Iran announces first execution of protester
The Iranian judiciary is serious about its iron policy against supporters of the protests. Other detainees are also threatened with a death sentence.
According to state media, a demonstrator has been executed in Iran for the first time since the mass protests began almost three months ago. The man was arrested in Tehran at the end of September, the Irna news agency reported on Thursday. A revolutionary court in the capital, Tehran, sentenced him to death for “waging war against God,” according to Islamic law. He was charged with attacking a member of the notorious paramilitary Basij militia with a weapon, causing terror and blocking a road. An appeal was dismissed by the Supreme Court.
There was initially no information about the age of the man killed and the type of execution. The death penalty in Iran is usually carried out by hanging. Rallies against the leadership of the Islamic Republic are still ongoing. Since the beginning of the week, many shopkeepers, especially in the Iranian Kurdish province, have closed their shops in protest. A massive deployment of security forces was present in large parts of the country to prevent gatherings and protests.
According to the Iranian media, the man who was executed was called Mohsen Shekari. Experts were surprised by the speed of the sentencing, human rights activists criticized the procedure as a “sham trial”. According to the news portal Misan, which is close to the judiciary, Schekari was arrested on September 25 and the death sentence was read out on November 20.

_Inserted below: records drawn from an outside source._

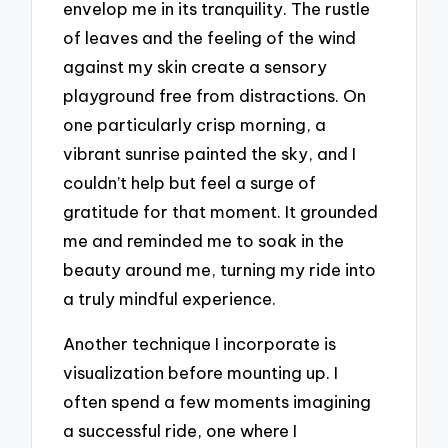
envelop me in its tranquility. The rustle
of leaves and the feeling of the wind
against my skin create a sensory
playground free from distractions. On
one particularly crisp morning, a
vibrant sunrise painted the sky, and I
couldn’t help but feel a surge of
gratitude for that moment. It grounded
me and reminded me to soak in the
beauty around me, turning my ride into
a truly mindful experience.
Another technique I incorporate is
visualization before mounting up. I
often spend a few moments imagining
a successful ride, one where I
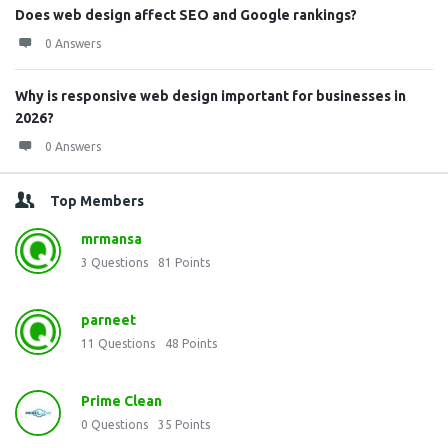
Does web design affect SEO and Google rankings?
0 Answers
Why is responsive web design important for businesses in
2026?
0 Answers
Top Members
mrmansa
3
Questions
81
Points
parneet
11
Questions
48
Points
Prime Clean
0
Questions
35
Points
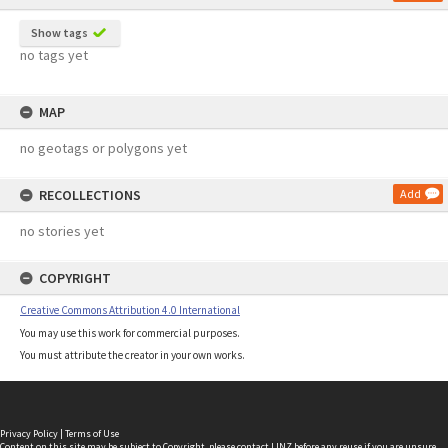
Show tags
no tags yet
MAP
no geotags or polygons yet
RECOLLECTIONS
Add
no stories yet
COPYRIGHT
Creative Commons Attribution 4.0 International
You may use this work for commercial purposes.
You must attribute the creator in your own works.
Privacy Policy
|
Terms of Use
Content on this site may be subject to Copyright, please
contact LINZ
before any reuse if you are unsure.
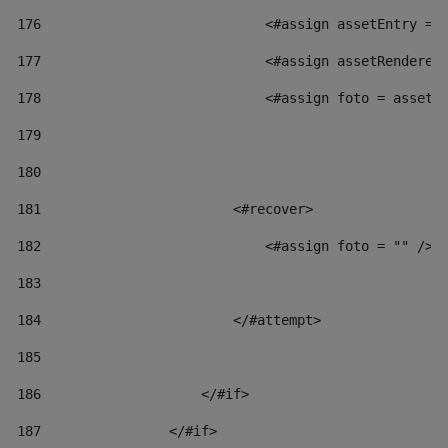
176
                            <#assign assetEntry = 
177
                            <#assign assetRenderer
178
                            <#assign foto = assetR
179
180
181
                        <#recover> 
182
                            <#assign foto = "" /> 
183
184
                        </#attempt> 
185
186
                    </#if> 
187
                </#if> 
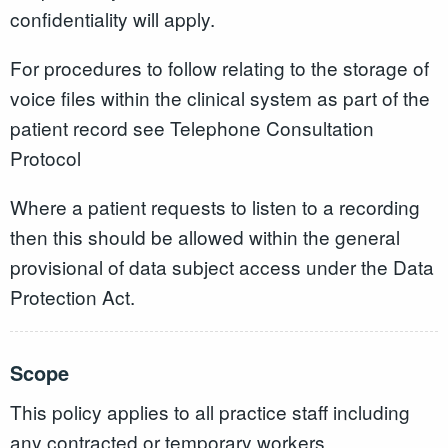
confidentiality will apply.
For procedures to follow relating to the storage of
voice files within the clinical system as part of the
patient record see Telephone Consultation
Protocol
Where a patient requests to listen to a recording
then this should be allowed within the general
provisional of data subject access under the Data
Protection Act.
Scope
This policy applies to all practice staff including
any contracted or temporary workers.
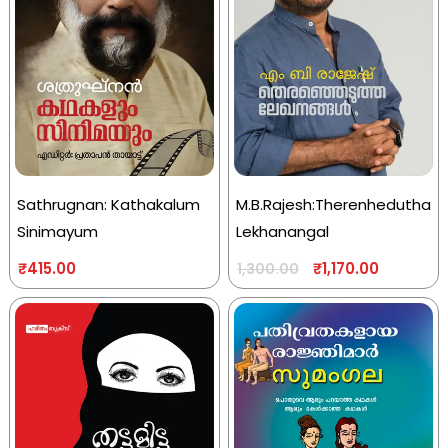
Sathrugnan: Kathakalum
M.B.Rajesh:Therenhedutha
Sinimayum
Lekhanangal
₹
415.00
₹
1,170.00
1,300.00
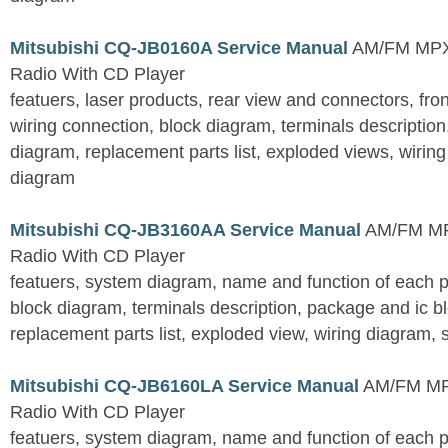
Mitsubishi CQ-JB0160A Service Manual
AM/FM MPX 
Radio With CD Player
featuers, laser products, rear view and connectors, fro
wiring connection, block diagram, terminals descriptio
diagram, replacement parts list, exploded views, wirin
diagram
Mitsubishi CQ-JB3160AA Service Manual
AM/FM MPX
Radio With CD Player
featuers, system diagram, name and function of each pa
block diagram, terminals description, package and ic b
replacement parts list, exploded view, wiring diagram,
Mitsubishi CQ-JB6160LA Service Manual
AM/FM MPX
Radio With CD Player
featuers, system diagram, name and function of each pa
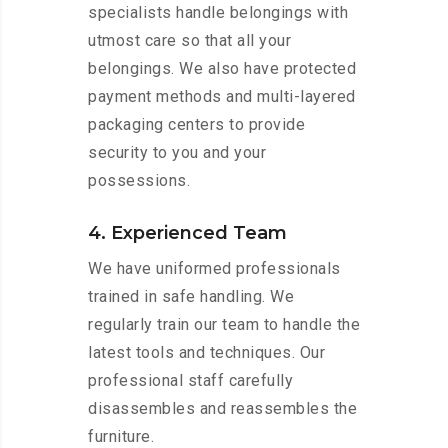
specialists handle belongings with
utmost care so that all your
belongings. We also have protected
payment methods and multi-layered
packaging centers to provide
security to you and your
possessions.
4. Experienced Team
We have uniformed professionals
trained in safe handling. We
regularly train our team to handle the
latest tools and techniques. Our
professional staff carefully
disassembles and reassembles the
furniture.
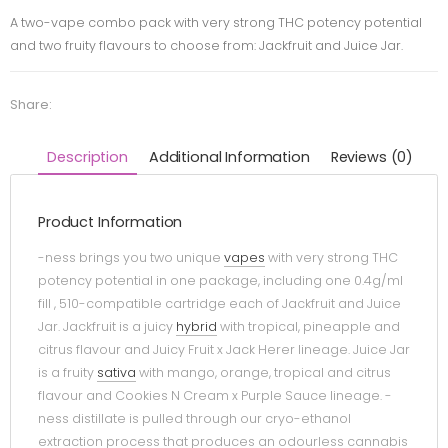
A two-vape combo pack with very strong THC potency potential
and two fruity flavours to choose from: Jackfruit and Juice Jar.
Share:
Description
Additional Information
Reviews (0)
Product Information
-ness brings you two unique
vapes
with very strong THC
potency potential in one package, including one 0.4g/ml
fill , 510-compatible cartridge each of Jackfruit and Juice
Jar. Jackfruit is a juicy
hybrid
with tropical, pineapple and
citrus flavour and Juicy Fruit x Jack Herer lineage. Juice Jar
is a fruity
sativa
with mango, orange, tropical and citrus
flavour and Cookies N Cream x Purple Sauce lineage. -
ness distillate is pulled through our cryo-ethanol
extraction process that produces an odourless cannabis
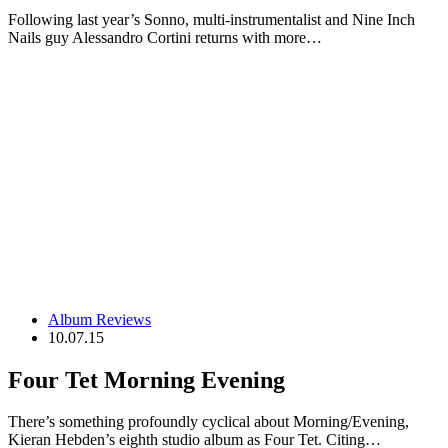
Following last year’s Sonno, multi-instrumentalist and Nine Inch
Nails guy Alessandro Cortini returns with more…
Album Reviews
10.07.15
Four Tet Morning Evening
There’s something profoundly cyclical about Morning/Evening,
Kieran Hebden’s eighth studio album as Four Tet. Citing…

Human rights activists: At least 470 protesters killed
Several death sentences have been imposed on demonstrators in recent weeks. The judiciary has announced a tough course in the face of the protests. In parliament, too, members of parliament called for harsh sentences, up to the death penalty, for the thousands of detained protesters. Human rights activists estimate that at least 470 demonstrators have been killed and more than 18,000 arrested since mid-September.
The prominent Iranian blogger and human rights activist Hossein Ronaghi, who was recently released from prison, wrote to the political leadership on Twitter: “We will not turn a blind eye to the executions, the execution of any protester will have serious consequences for you .” Taking one person’s life is “like taking the life of all of us. Can you set up the gallows for all of us?”
Human rights activists criticize the fact that the number of death sentences carried out in Iran has increased significantly since the arch-conservative President Ebrahim Raisi took office last summer. According to Amnesty International, at least 250 people were executed in the first six months of this year alone, mainly for drug-related offences.
The trigger for the nationwide protests was the death of the Iranian Kurd Mahsa Amini. She died in police custody on September 16 after being arrested by the Morality Police for breaking the Islamic dress code.